Here are a load of pieces of GW's artwork that I have modified
LH

This one took me about 1 hour









And if you don't believe me here's a layer to prove it









Here's a wip, I've kind of hit a road-block on it so don't expect anymore on it anytime soon.









And this is my most recent wip which I did in just 30 minutes!:shok:


----------



## Engelus (Jul 26, 2007)

thats fine, but dont claim it as your own work, give credit where credit is due.


----------



## luthorharkon (Nov 2, 2007)

Well I'm actually trying to claim that this








is my own work.

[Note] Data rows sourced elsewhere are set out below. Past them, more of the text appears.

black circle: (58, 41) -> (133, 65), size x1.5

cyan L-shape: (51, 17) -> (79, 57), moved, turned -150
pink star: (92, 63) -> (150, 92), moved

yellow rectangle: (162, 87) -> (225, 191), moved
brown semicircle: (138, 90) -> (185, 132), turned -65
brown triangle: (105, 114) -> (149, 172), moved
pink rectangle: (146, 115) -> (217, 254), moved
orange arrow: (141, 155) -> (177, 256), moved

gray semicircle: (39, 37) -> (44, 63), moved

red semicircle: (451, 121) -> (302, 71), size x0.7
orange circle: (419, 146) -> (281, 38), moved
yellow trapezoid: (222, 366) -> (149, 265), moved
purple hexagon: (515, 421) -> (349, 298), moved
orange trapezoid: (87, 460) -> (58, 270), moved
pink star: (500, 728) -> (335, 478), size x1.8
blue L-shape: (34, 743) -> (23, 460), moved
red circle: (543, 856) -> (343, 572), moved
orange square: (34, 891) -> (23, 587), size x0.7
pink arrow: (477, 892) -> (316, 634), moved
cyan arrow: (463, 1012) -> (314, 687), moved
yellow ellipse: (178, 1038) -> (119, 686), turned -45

Not the entire thing just carefully placed colour.


----------



## Engelus (Jul 26, 2007)

I gathered as much, i was just saying to make sure you always list the credit when posting it in forums and such.

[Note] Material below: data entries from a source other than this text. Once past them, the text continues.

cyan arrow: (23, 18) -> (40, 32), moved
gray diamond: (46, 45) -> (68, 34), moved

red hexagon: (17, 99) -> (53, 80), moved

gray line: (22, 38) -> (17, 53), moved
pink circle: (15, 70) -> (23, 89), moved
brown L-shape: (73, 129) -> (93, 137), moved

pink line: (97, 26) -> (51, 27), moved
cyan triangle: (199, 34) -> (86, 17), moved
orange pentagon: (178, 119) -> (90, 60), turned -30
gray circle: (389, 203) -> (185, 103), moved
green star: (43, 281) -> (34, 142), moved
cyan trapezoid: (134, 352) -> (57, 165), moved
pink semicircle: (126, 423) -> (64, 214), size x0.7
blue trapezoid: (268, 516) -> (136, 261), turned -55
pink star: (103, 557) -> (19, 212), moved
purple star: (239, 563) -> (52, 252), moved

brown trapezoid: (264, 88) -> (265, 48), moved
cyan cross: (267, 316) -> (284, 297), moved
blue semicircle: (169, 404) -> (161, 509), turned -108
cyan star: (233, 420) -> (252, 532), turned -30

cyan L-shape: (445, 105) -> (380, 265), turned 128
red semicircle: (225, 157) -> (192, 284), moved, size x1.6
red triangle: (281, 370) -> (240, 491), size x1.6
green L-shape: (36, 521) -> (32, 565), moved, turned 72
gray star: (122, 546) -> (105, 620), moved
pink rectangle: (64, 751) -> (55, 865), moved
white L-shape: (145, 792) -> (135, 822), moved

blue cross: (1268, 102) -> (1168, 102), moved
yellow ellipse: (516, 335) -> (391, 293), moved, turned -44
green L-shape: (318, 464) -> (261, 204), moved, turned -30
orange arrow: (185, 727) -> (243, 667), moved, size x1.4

if I were you Id put some color variance in there, like some less saturated versions of the colors, or more blue or red shift for the purples., also some striation of your own added to the colors could help, any texture will only add to the final product.

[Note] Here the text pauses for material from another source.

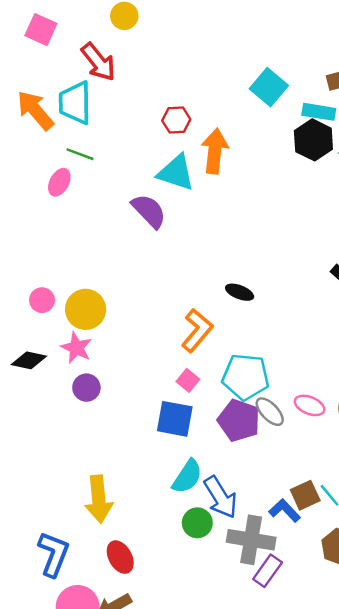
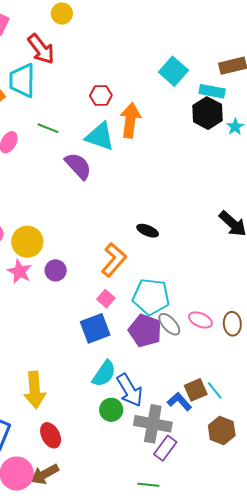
green line: (80, 154) -> (48, 128), moved
purple circle: (86, 388) -> (56, 270), moved
blue square: (175, 419) -> (95, 328), turned -32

if you want some quick color variance, make a new layer, fill it grey, then render clouds into each of the RBG chanels, go back to layers, make it about 5-10% opacity and set to overlay. you could also do the same thing using various browns and setting that layer to saturation.

otherwise keep up the good work, its great practice if nothing else.


----------



## Lord Sinkoran (Dec 23, 2006)

looking good


----------



## Riandro (Feb 28, 2008)

ahh looks like we have another colourer on this forum, some nice more there bud, but it looks a little flat IMHO, needs some different brush strokes and colour variation, im acctually doing one now, i didnt draw it, its Kombat-units lines, but i allready got his permission to do it so dont fret about all the legal crap 










as you see its no where near done but hopefully you can see what i mean by useing different colours to help bring it to life :laugh:

Hope this helps!

-Riandro 
:victory:


----------



## omgitsduane (May 14, 2008)

Ive got that gaurdsman saved on my computer, its just frigging awesome, the coloring is sick as hell on those 40k pictures man! can't believe how simple it is.


----------



## Fenrakk101 (Feb 23, 2008)

That one Guardsdman looks like a cross-eyed 80-year-old hobo :laugh:
Seriously great pics dude drawing was never one of my strong points but I'm great at coloring


----------



## wonton86 (Sep 8, 2008)

luthorharkon i reckon ya colour work on those drawings r sick! good job


----------